Dans l’immédiate après deuxième guerre mondiale, à Londres, Douglas Brodie tente de devenir journaliste. Il s’est un peu égaré en route depuis que la démobilisation l’a laissé planté en Europe, traducteur improvisé lors des premiers procès des nazis, gardiens des camps. Il est resté entre deux mondes, a noyé son désarroi dans quelques bouteilles de whisky, et n’est jamais revenu chez lui, en Ecosse. Pas envie de montrer ses failles dans sa ville natale, où il fut policier avant d’être un ex-brillant officier.

Hugh Donovan a droit à un seul appel téléphonique. Du fin fond de sa cellule de la prison de Barlinnie, à Glasgow, et c’est à Douglas qu’il demande à parler.  Sauf que cela fait dix sept ans qu’ils ne se sont pas vus, et que Douglas lui garde une rancune tenace. D’amis d’enfance, malgré leurs religions différentes, ils étaient devenus rivaux amoureux. Et après, ma foi, chacun a roulé sa bosse.

Douglas saisit sa valise, contre toute attente, et retrouve sa ville d’enfance, son ambiance à deux vitesses (les riches/les pauvres), les policiers violents et véreux, plus aptes à boucler un dossier à coup de poings qu’à cogiter avec avec la tête, les souvenirs de son père, l’idole trop tôt disparue, et les doux yeux de sa mère.

Mais cet aspect du personnage est vite gommé et s’est bien dommage car on aurait pu y trouver matière à plus de profondeur qu’à l’intrigue policière proprement dite dont il prend les rênes, malgré ses premières profondes convictions.

Hugh est accusé d’avoir violé et tué un jeune garçon. Toutes les preuves sont contre lui, il est condamné à mort, et il reste dix jours pour gagner un peu de temps en appel, une révision de la sentence qui ferait réviser les évidences.
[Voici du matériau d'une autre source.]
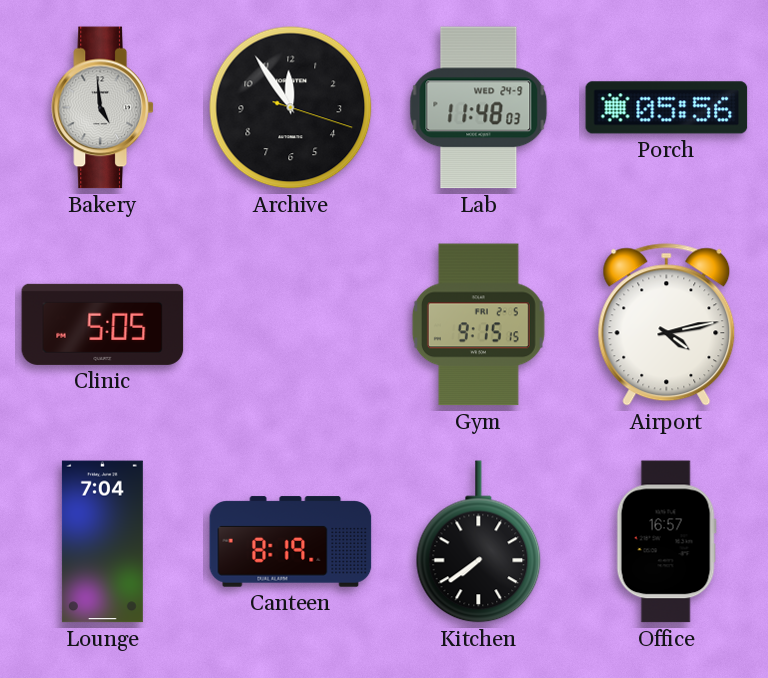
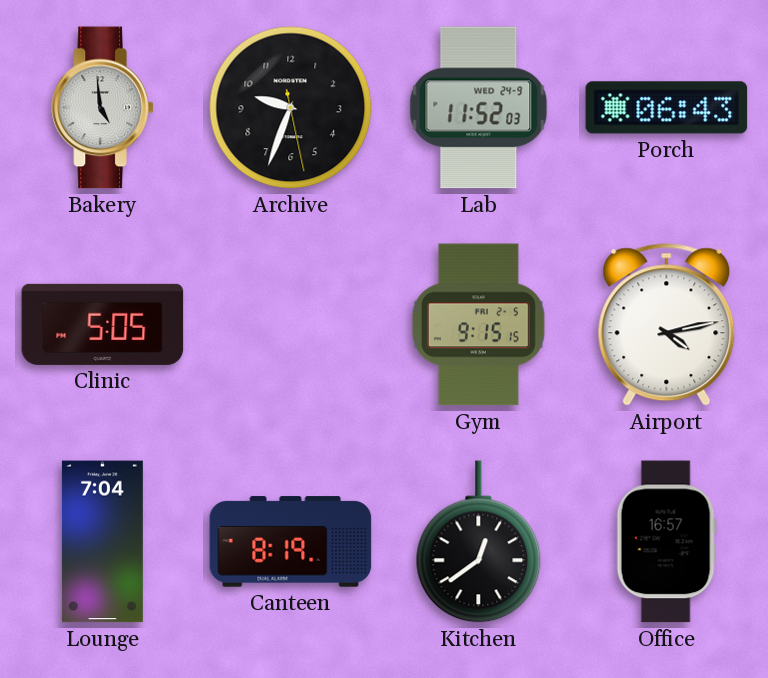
Archive: 11:54 -> 9:33
Lab: 11:48 -> 11:52
Porch: 05:56 -> 06:43
Kitchen: 7:39 -> 12:39
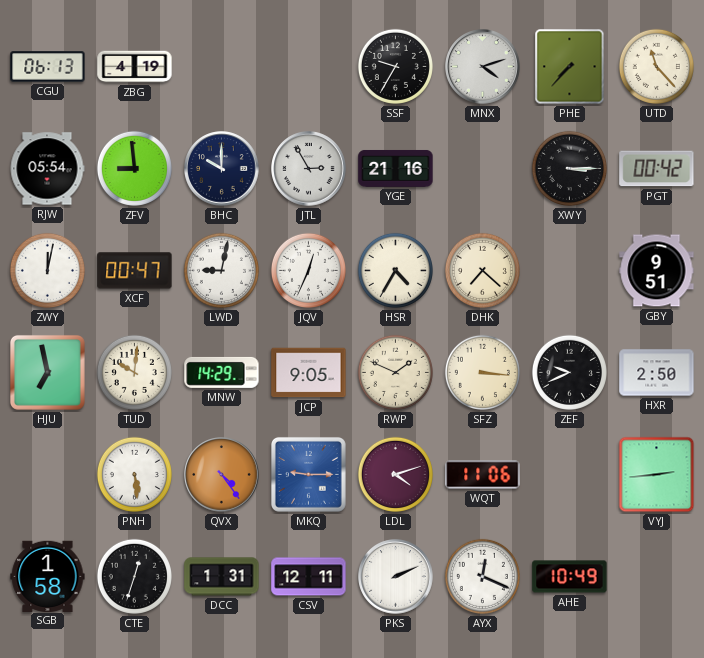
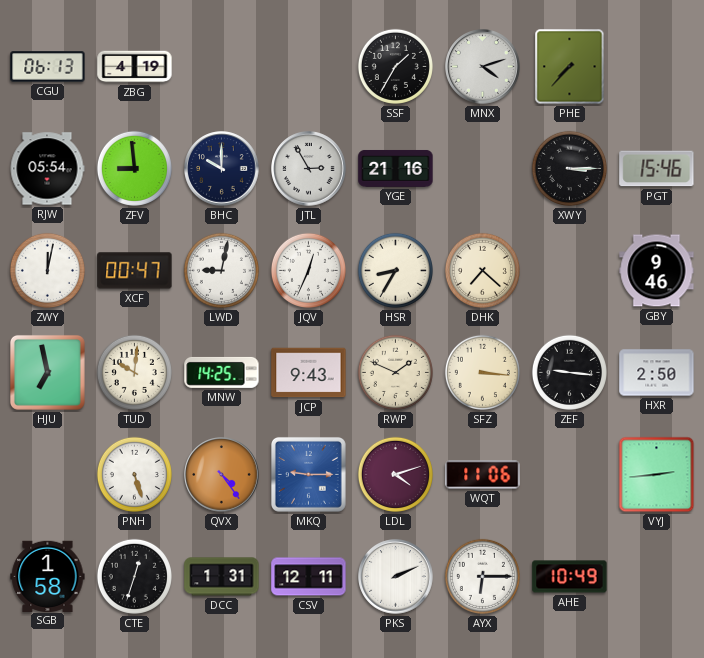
SSF: 9:35 -> 1:35
UTD: 11:23 -> none
PGT: 00:42 -> 15:46
HSR: 4:35 -> 8:35
GBY: 9:51 -> 9:46
MNW: 14:29 -> 14:25
JCP: 9:05 -> 9:43
ZEF: 9:41 -> 9:16
PNH: 5:29 -> 5:27
AYX: 12:19 -> 6:15
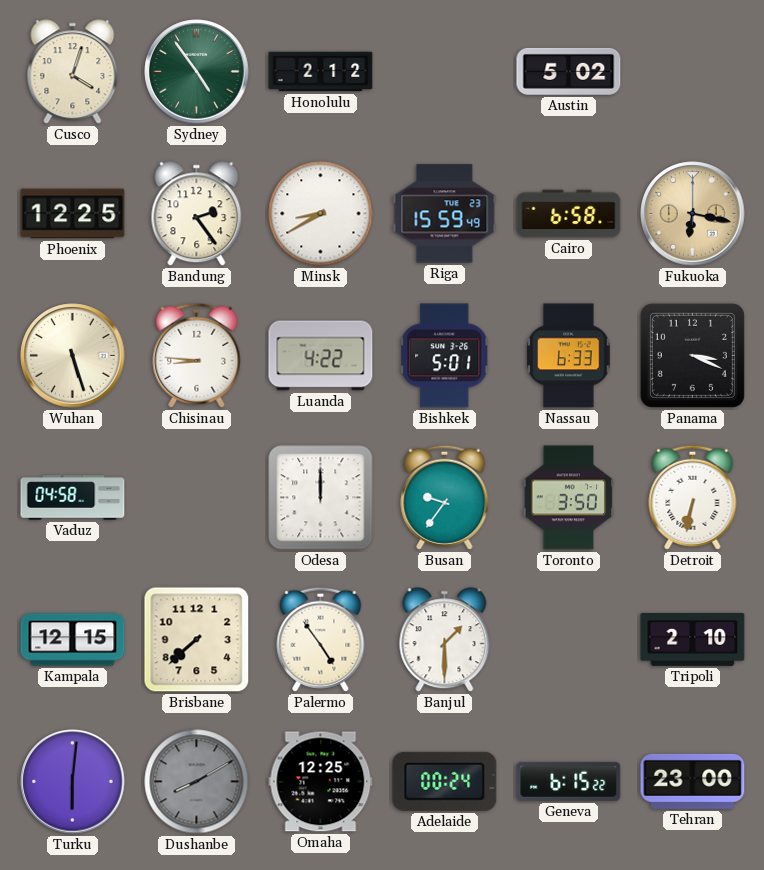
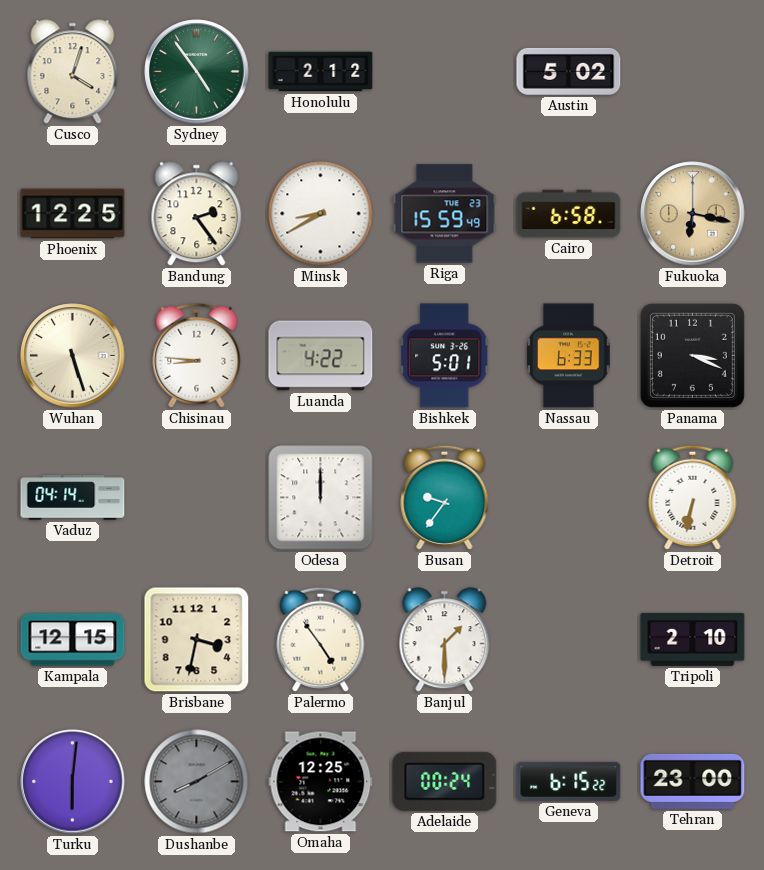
Vaduz: 04:58 -> 04:14
Toronto: 3:50 -> none
Brisbane: 7:38 -> 3:32
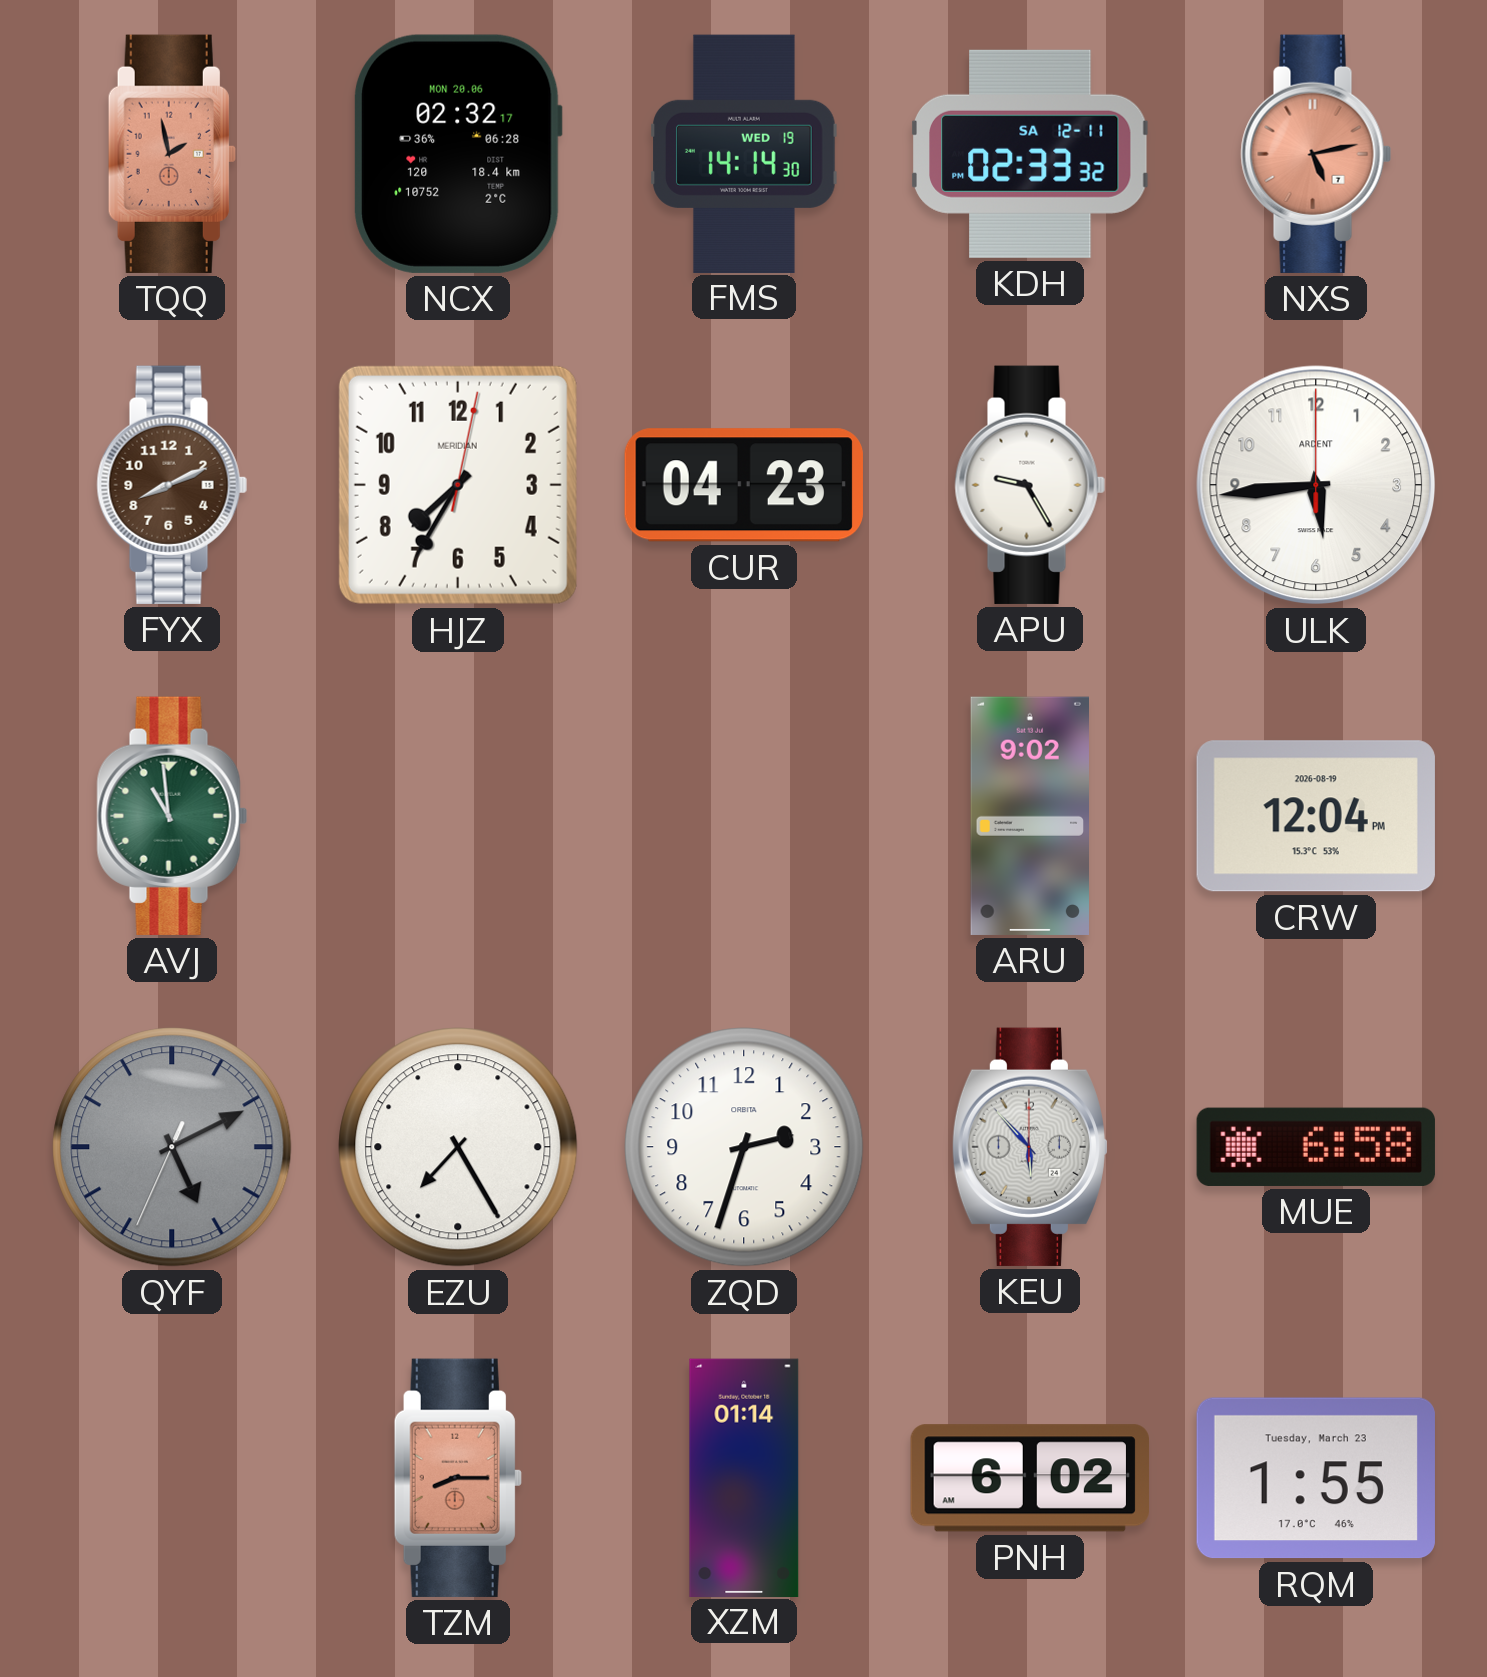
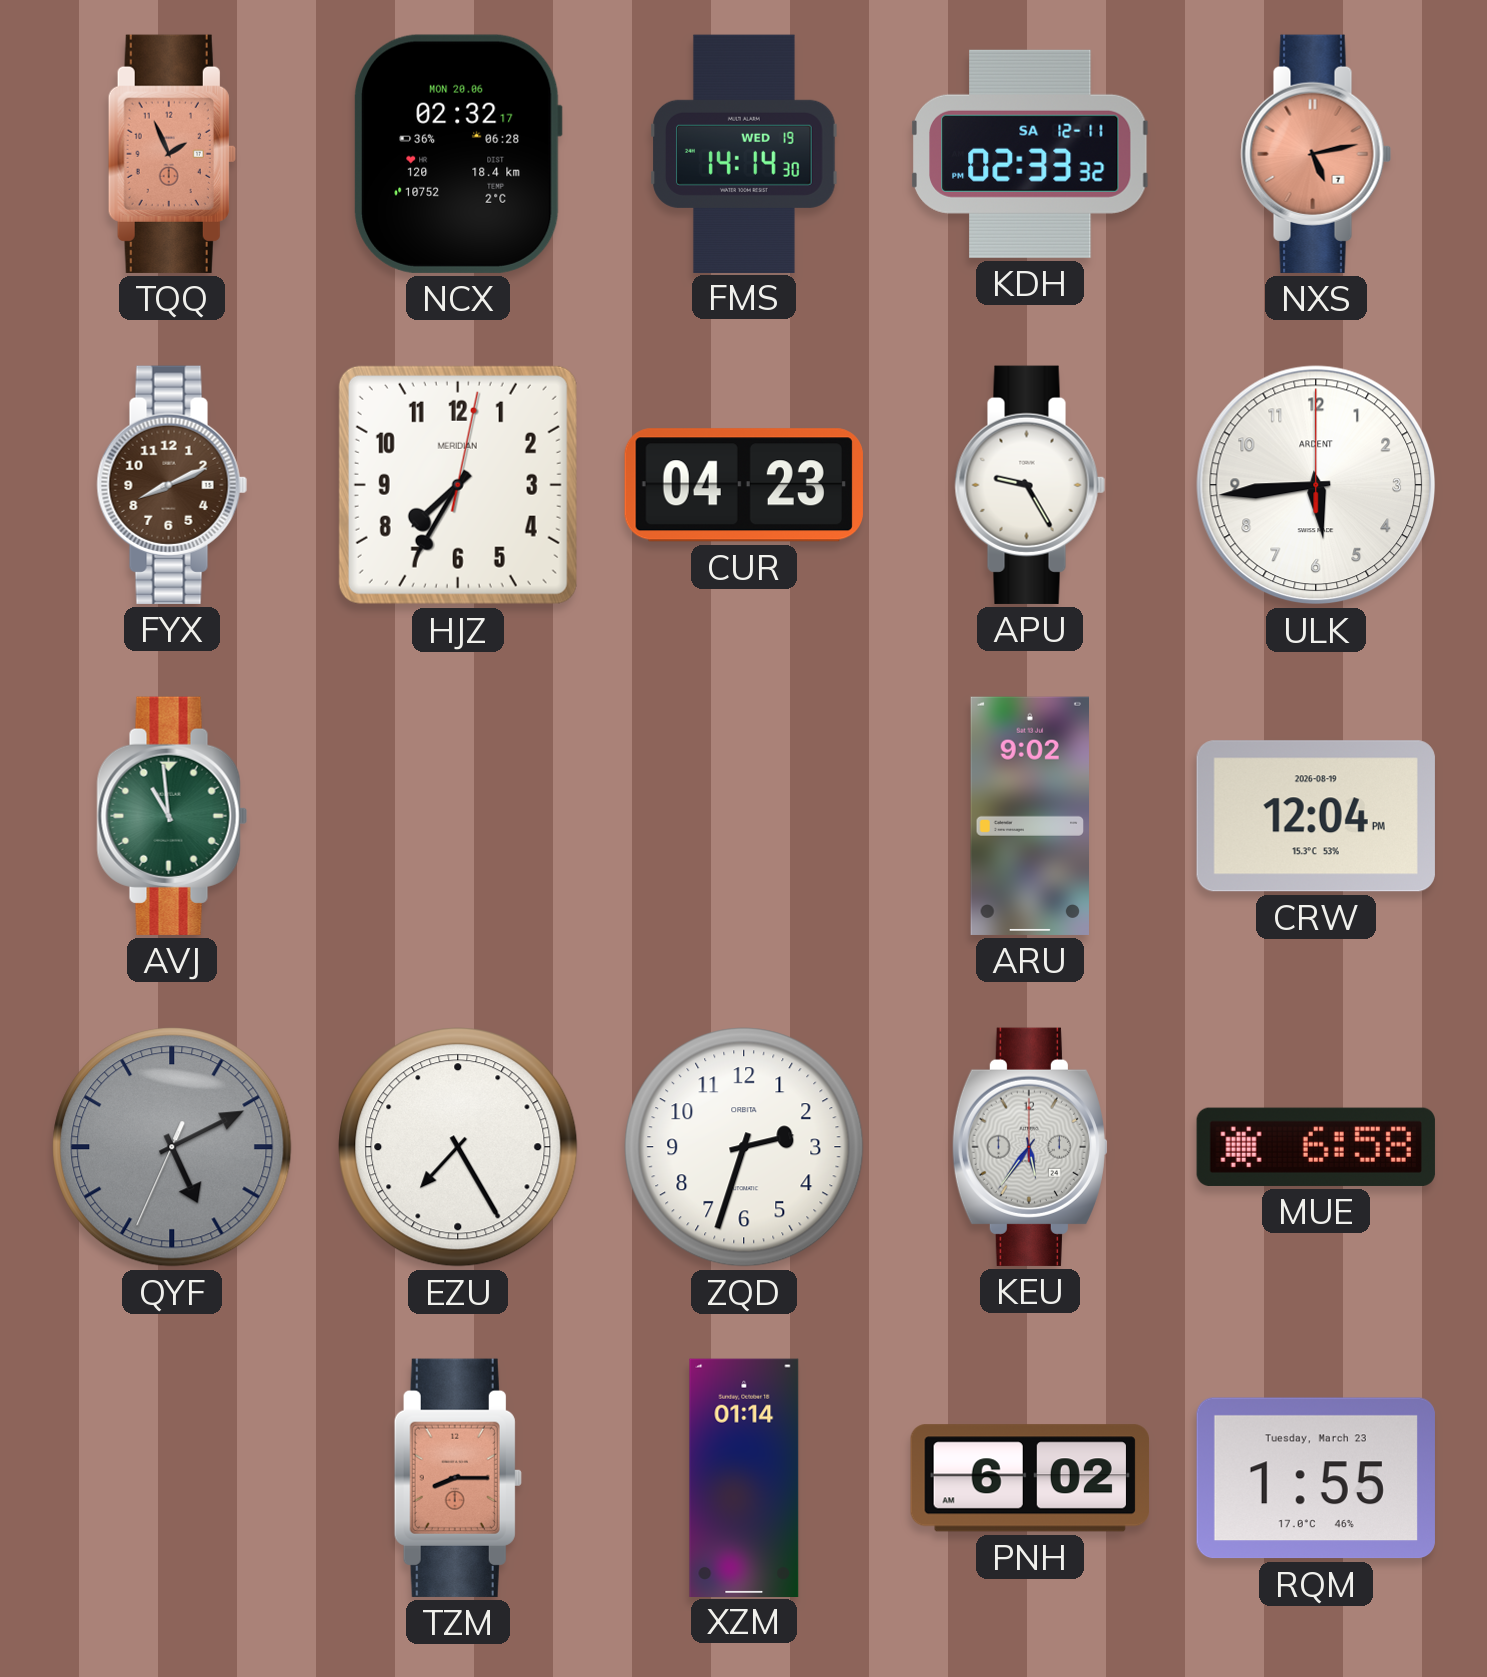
TQQ: 1:58 -> 1:56
KEU: 5:53 -> 5:36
Tellement évidentes, les évidences, qu’on se doute dès le début que Douglas va les retourner comme des crêpes, avec l’aide de l’avocate de Hugh, mademoiselle Campbell, un poil revêche, mais qui deviendra Samantha, puis Sam … Un déroulé classique qui suit les rebondissements de la course à la justice.

Le polar vaut quand même par l’évocation des milieux écossais, aussi bien les naturels que les sociaux. Et puis, les malfrats sont bien malfrats, et le héros bien héroïque, avec un côté Mac Gyver déguisé en James Bond du peuple.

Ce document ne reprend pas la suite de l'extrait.